Erholung wird zum Luxusgut
Von Gudrun Giese
Mehr als 17 Millionen Menschen hierzulande konnten sich 2024 keine einwöchige Urlaubsreise leisten, meldete am Dienstag das Statistische Bundesamt (Destatis). Gegenüber dem Vorjahr bedeutete das einen leichten Rückgang um zwei Punkte auf 21 Prozent der Bevölkerung. Andere Menschen werden krank, sobald sie ein paar Tage frei haben, fand die Internationale Hochschule (IU) heraus.

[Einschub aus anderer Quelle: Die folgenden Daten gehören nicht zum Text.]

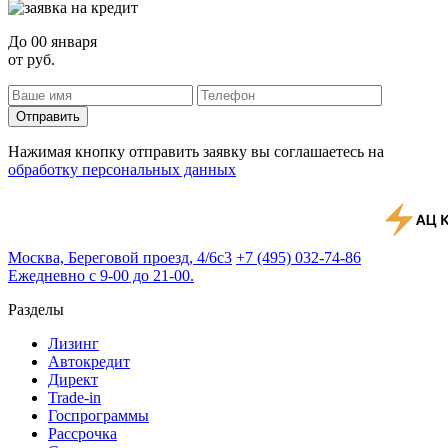
До
00 января
от
руб.
Отправить
Нажимая кнопку отправить заявку вы соглашаетесь на
обработку персональных данных
Москва, Береговой проезд, 4/6с3
+7 (495) 032-74-86
Ежедневно с 9-00 до 21-00.
Разделы
Лизинг
Автокредит
Директ
Trade-in
Госпрограммы
Рассрочка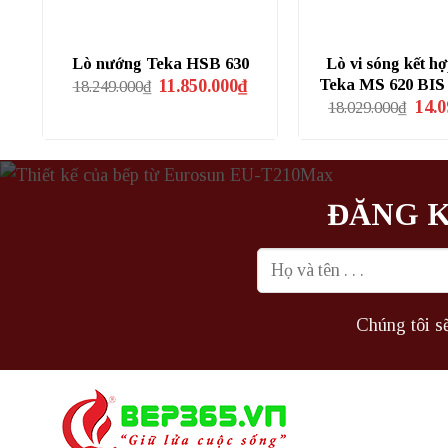
Lò nướng Teka HSB 630
Lò vi sóng kết h
Giá
Giá
Teka MS 620 BIS
11.850.000
₫
18.249.000
₫
gốc
hiện
Giá
14.0
18.029.000
₫
là:
tại
gốc
18.249.000₫.
là:
là:
11.850.000₫.
18.02
ĐĂNG K
Chúng tôi sẽ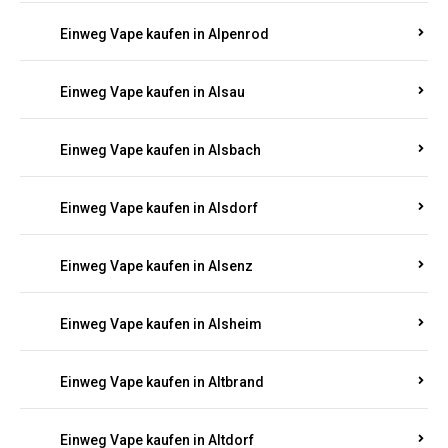
Einweg Vape kaufen in Allendorf
Einweg Vape kaufen in Allenfeld
Einweg Vape kaufen in Almersbach
Einweg Vape kaufen in Alpenrod
Einweg Vape kaufen in Alsau
Einweg Vape kaufen in Alsbach
Einweg Vape kaufen in Alsdorf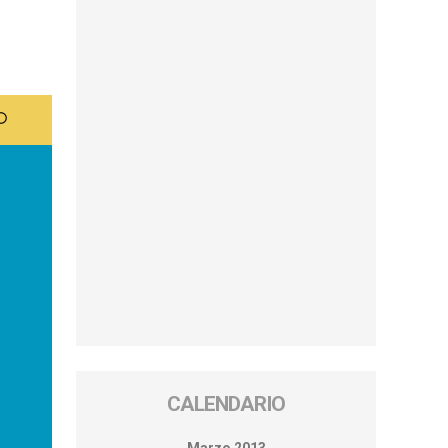
CALENDARIO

Ganz besonders oft fehlt Alleinerziehenden das Geld für einen Urlaub: Laut Destatis-Erhebung zu Einkommen und Lebensbedingungen (EU-SILC) war es 38 Prozent aus dieser Bevölkerungsgruppe finanziell nicht möglich, eine einwöchige Urlaubsreise für sich und ihre Kinder zu finanzieren. Singles mangele es mit 29 Prozent ebenfalls stärker als dem Durchschnitt der Bundesbürger an Geld für eine kurze Reise. Erwartungsgemäß zählten Paare ohne Kinder zu den reisefreudigsten Menschen. Aus dieser Gruppe hatten lediglich 15 Prozent nicht die finanziellen Mittel für eine einwöchige Urlaubsfahrt. In Haushalten mit zwei Erwachsenen und Kindern hängt es vor allem von der zahlenmäßigen Größe des Nachwuchses ab, ob die Familie sich eine Reise leisten kann oder nicht. 16 Prozent der Paare mit einem oder zwei Kindern verfügten nicht über ausreichende Mittel dafür. Bei Familien mit drei und mehr Kindern war das für 29 Prozent der Fall.
Im Vergleich zu anderen EU-Ländern können Bundesbürger etwas häufiger verreisen als der Durchschnitt, der 2024 bei 27 Prozent lag, wie die europäische Statistikbehörde Eurostat mitteilte. Die Unterschiede zwischen den Mitgliedstaaten fallen dabei sehr groß aus: Nur neun Prozent der Luxemburger, zwölf Prozent der Schweden und 13 Prozent der Niederländer konnten sich aus Geldmangel keinen Urlaub leisten. Demgegenüber zählten 59 Prozent der Rumänen, 46 Prozent der Griechen und 41 Prozent der Bulgaren zur Gruppe derer, die keine einwöchige Reise finanzieren konnten.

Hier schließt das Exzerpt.